I whittled it down, failing until I only had one. One resolution, and I failed. Granted, I started strong. I think perhaps having a goal when you make a resolution, you’re thinking about the finish line. Where you’ll end up or what you’ll quit for good or an affirmation, pick up a new, good habit and keep with it – you’re looking at “the end.” The end is, pardon my language, bullshit. It’s a new year, which means a new beginning. Big things happen by taking small steps. You reach one benchmark that shouldn’t exceed thirty days or a month. If you grew up participating in Lent, you know how this works, though we’re not going for forty days. We’re going thirty or less.
The latest for me – ice cream. It seems like such a horrible thing to deprive yourself of, at least in my opinion. You watch movies, and when someone is depressed or dumped, they’re usually eating ice cream in the next scene, trying to get over it. However, I’d kill 2-3 small X every week. I loved my ice cream. I don’t count calories, those coming in or out. I’m not so skinny you’d call me a twig, but I don’t think I qualify as curvy, either. Still, that much ice cream in such a short time, regularly – that can’t be healthy. It’s a wonder I’m not diabetic.
This was last month, December. With the holidays, I wasn’t about to discount sweets in general because of all the cookies and festive out-of-the-oven things.
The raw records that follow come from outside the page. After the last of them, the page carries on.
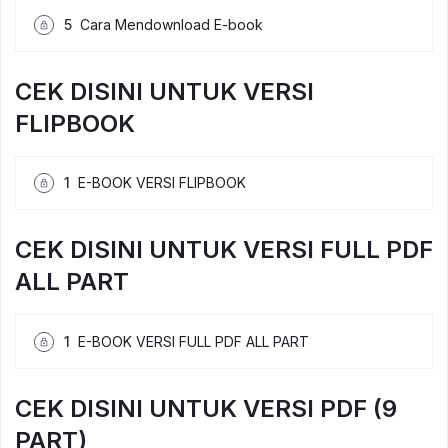
5
Cara Mendownload E-book
CEK DISINI UNTUK VERSI
FLIPBOOK
1
E-BOOK VERSI FLIPBOOK
CEK DISINI UNTUK VERSI FULL PDF
ALL PART
1
E-BOOK VERSI FULL PDF ALL PART
CEK DISINI UNTUK VERSI PDF (9
PART)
I wasn’t going to do a certain amount of exercise every day for the same reason. I’m not stupid. However, ice cream, a sweet, full of bad calories, has nothing to do with the holidays. As hard as it was, and believe me, it’s hard, that was totally acceptable. I did it. I still haven’t broken it. More toward the end of January than not, but I haven’t given myself a second “I won’t,” so I’m quite proud, and I’m going to. Probably for the rest of the month because I’m afraid there’ll be some irresistible limited-time Valentine’s Day flavors, so I won’t commit to it in February. When the time comes, however, I’ll limit myself to limited flavors, only if they speak to me, and eat them in limited amounts. After, I’ll quit until the next holiday when limited flavors are likely because I know I can. Because I did it for a month, and that makes me confident I can go another month.
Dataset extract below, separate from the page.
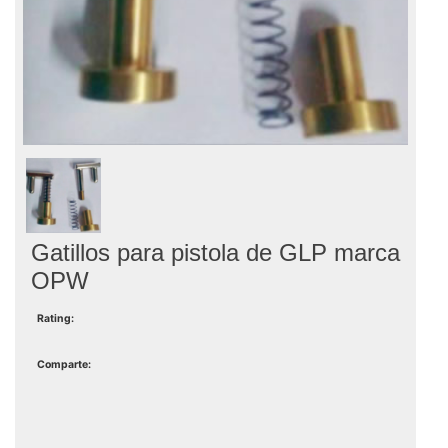
Gatillos para pistola de GLP marca
OPW
Rating:
Comparte: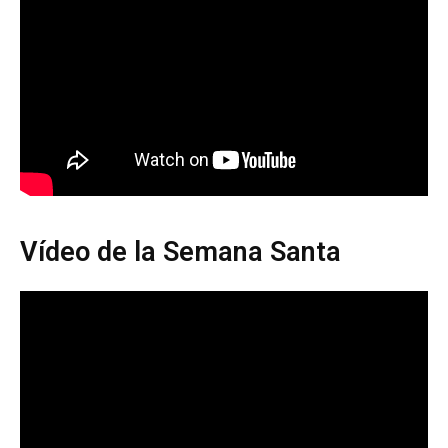
Vídeo de la Semana Santa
You can build on smaller increments of time, and that makes it easier to meet your goal. You’re not committed to a year; you’re committed to a week or a month, or maybe just a few days, and once you reach your finish line, you do it again. It becomes easier to go without each time. Depending on what it is, like in my case, ice cream, you may know, “Okay, it’s going to be hard to get around that.” It’s not FOMO, it’s MO. Depending on what it is, allow yourself potential permission. Like I’ve heard of people doing while dieting. Sorry, I’m not much of a diet person, but there are those “cheat days.” Except, don’t tell yourself you’re cheating. Cheating has such a negative connotation. You’re giving yourself limited and temporary permission due to an exception.
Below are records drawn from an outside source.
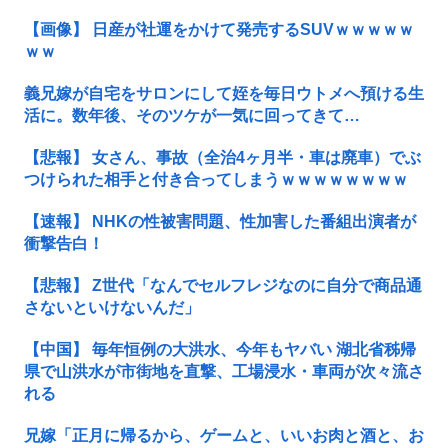
が炸裂してしまう！
【画像】 日産が社運をかけて発売するSUVｗｗｗｗｗ
ｗｗ
義兄嫁が自宅をサロンにして姪を毎日ウトメへ預ける生
活に。数年後、そのツケが一気に回ってきて…
【悲報】 女さん、事故（全治4ヶ月半・車は廃車）でぶ
つけられた相手と付き合ってしまうｗｗｗｗｗｗｗｗ
【速報】 NHKの性被害問題、性加害した番組出演者が
衝撃告白！
【悲報】 Z世代「なんでセルフレジなのに自分で商品通
さないといけないんだ」
【中国】 毎年恒例の大洪水、今年もヤバい 湖北省秭帰
県で山洪水が市街地を直撃、工場浸水・車両が次々流さ
れる
兄嫁「正月に帰るから、ゲームと、いいお肉と酒と、お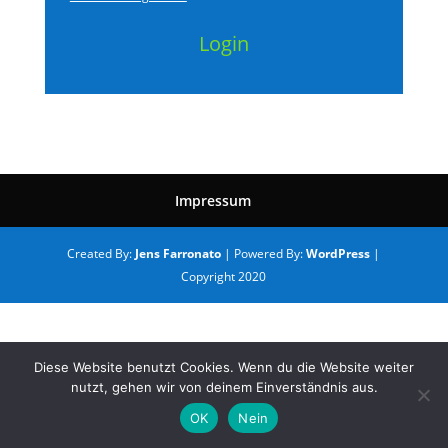
Login
Impressum
Created By:
Jens Farronato
| Powered By:
WordPress
|
Copyright 2020
Diese Website benutzt Cookies. Wenn du die Website weiter
nutzt, gehen wir von deinem Einverständnis aus.
OK
Nein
Yes, if you do this every day, throw that lent away. You’re not doing it. However, since you’ve taken the time to write to me, I think you’re doing it, or will do it, and I think you’ll succeed. Small steps, perhaps baby steps. Then adolescent steps, teenager steps (well, maybe skip those), new adult steps, and then full-on grownup steps. Then you’re the adult. You’re in charge of whatever you should/should not do or be wherever you hoped or didn’t hope to be. You’ll wonder, “How did I make it this time?” Small steps and keep going; allow yourself permission, but only if there is good reason, and then go back to those small steps. By the end of the year, you’re going to be, “Damn, I did good.”